(a) the nature and effect of proposed exemptions for ministers of religion, marriage celebrants and religious bodies and organisations, the extent to which those exemptions prevent encroachment upon religious freedoms, and the Commonwealth Government’s justification for the proposed exemptions
That, the Australian Parliament uphold the professional model of civil celebrancy as a role of “office or public trust under the Commonwealth” to ensure the highest standards of professional service to the Australian public, as introduced with the passing of the Marriage Amendment Bill 2002 9 with the support of all major parties.
Why is this an issue?
Civil celebrants in Australian society are part of the social glue enabling people of different faiths and no specific ones to celebrate life’s important events together and to honour lives lost due to old age, illness or accidents.
Skilled professional civil celebrants are needed to guide, inform and support families through these important life transitions.
The vision of Attorney-General Darryl Williams of a self-governing profession as expressed in the Explanatory Memorandum 2002 (10) is yet to be realised. Assuming marriage celebrants are simply part of the wedding industry is to devalue their role and impede the contribution they can make to a more respectful and harmonious society.
- Given the importance of marriage to the structure of Australian society, it is important that independent civil celebrants have high entry qualifications in knowledge and skills, up-to-date professional development to address the changing needs of Australian families and the support of professional celebrant associations to ensure the highest standards of ethics and professional practice.

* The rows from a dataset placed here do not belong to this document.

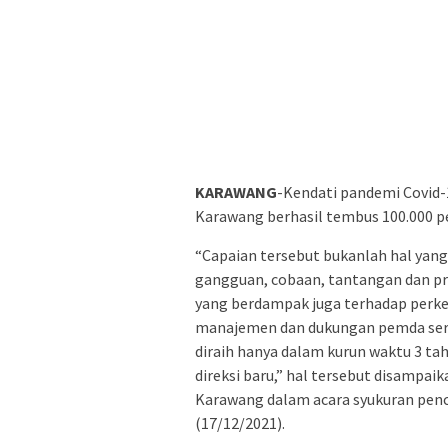
KARAWANG
-Kendati pandemi Covid
Karawang berhasil tembus 100.000 p
“Capaian tersebut bukanlah hal yan
gangguan, cobaan, tantangan dan pr
yang berdampak juga terhadap per
manajemen dan dukungan pemda serta
diraih hanya dalam kurun waktu 3 tah
direksi baru,” hal tersebut disampa
Karawang dalam acara syukuran penc
(17/12/2021).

- 75% of marrying couples choose to have non-religious ceremonies, even though Australia is a modern multicultural society with people of many faiths
- Couples choosing independent civil celebrants (Subdivision C) deserve to have competent skilled professional civil celebrants to design and deliver their unique personalised marriage ceremonies based upon their needs and values as a couple as well as their circle of family and friends.
- Prior to 1970, with only religious or registry office weddings as alternatives, many Australian families suffered the indignity of marriages held “behind the altar”, with only one parties’ family present when inter-denominational or inter-faith marriages occurred, or no family presence if a Registry office marriage.
Often these wedding ceremonies, resulted in fractured relationships within families and between families.
- The advent of the Australian Civil Marriage Program has contributed, along with other social advances, to a reduction in these family tensions.
- Current suggestions being explored by the Marriage Law and Celebrant Section to remove Conflict of Interest and Benefit to Business provisions of the Act do not align with the professional model of civil celebrancy as a role of “office or public trust under the Commonwealth”, as enacted in the 2002 Marriage Amendment Bill.
- These Conflict of Interest and Benefit to Business provisions were enacted in the 2002 Marriage Amendment Bill to ensure Subdivision C authorised celebrants maintained the high professional standards required of Subdivision A Celebrants and expected of Subdivision B State and Territory Officers who are public servants (See Attachment 2).